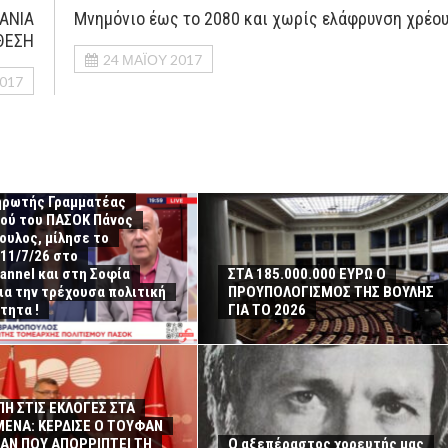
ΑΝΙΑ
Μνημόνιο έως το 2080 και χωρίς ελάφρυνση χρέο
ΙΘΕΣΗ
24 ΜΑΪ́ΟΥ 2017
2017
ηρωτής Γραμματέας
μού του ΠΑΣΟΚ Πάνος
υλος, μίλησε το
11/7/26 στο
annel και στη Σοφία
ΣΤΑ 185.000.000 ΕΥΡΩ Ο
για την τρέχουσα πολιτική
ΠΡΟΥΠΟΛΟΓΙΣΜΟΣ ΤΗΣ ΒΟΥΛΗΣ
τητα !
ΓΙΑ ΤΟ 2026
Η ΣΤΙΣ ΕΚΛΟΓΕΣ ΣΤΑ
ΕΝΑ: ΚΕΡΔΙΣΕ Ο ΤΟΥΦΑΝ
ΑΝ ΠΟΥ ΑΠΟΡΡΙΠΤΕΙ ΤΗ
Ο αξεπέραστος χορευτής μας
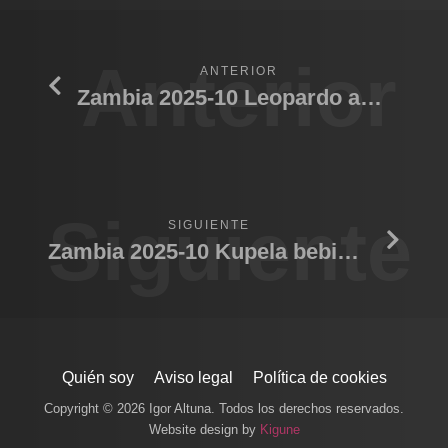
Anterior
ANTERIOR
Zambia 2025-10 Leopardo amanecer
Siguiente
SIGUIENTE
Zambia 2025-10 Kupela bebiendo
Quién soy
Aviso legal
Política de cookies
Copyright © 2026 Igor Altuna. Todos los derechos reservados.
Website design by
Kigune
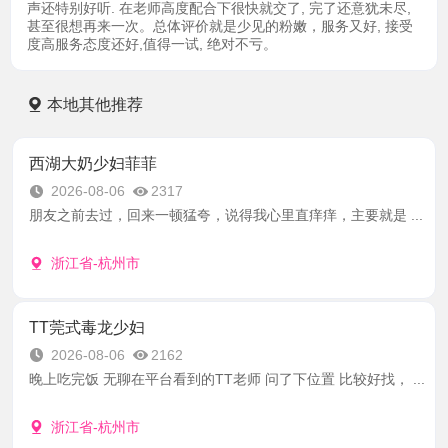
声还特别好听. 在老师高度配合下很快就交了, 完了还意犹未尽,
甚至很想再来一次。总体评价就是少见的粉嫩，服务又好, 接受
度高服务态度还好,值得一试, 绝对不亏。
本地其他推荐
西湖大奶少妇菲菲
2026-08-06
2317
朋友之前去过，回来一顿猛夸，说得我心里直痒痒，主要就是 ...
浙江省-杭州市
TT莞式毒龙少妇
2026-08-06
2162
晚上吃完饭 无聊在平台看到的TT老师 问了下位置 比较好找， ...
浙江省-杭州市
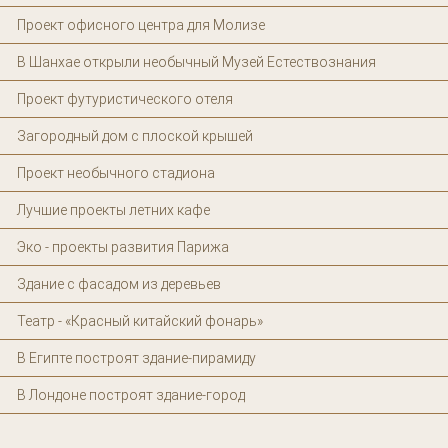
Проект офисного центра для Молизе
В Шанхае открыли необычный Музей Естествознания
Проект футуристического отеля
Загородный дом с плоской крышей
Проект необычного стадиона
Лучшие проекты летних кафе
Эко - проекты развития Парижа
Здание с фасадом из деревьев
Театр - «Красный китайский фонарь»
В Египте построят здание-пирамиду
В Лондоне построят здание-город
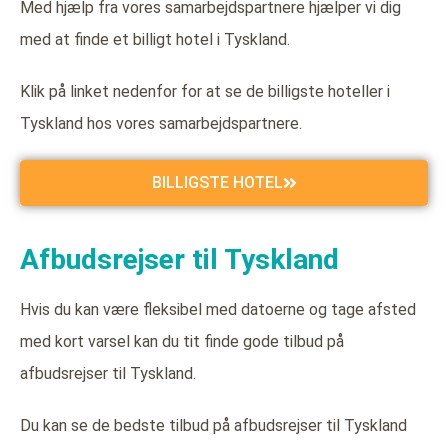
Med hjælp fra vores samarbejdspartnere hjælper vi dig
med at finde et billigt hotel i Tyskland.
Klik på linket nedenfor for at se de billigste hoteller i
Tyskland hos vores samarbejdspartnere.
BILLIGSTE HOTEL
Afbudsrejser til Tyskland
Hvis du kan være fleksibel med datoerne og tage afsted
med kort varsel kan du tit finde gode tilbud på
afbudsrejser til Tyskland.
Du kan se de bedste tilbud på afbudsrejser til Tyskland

● Task description
Go through the records above and count the lines with the word "Zambia" in them. Answer with the number only.

● Solution below
2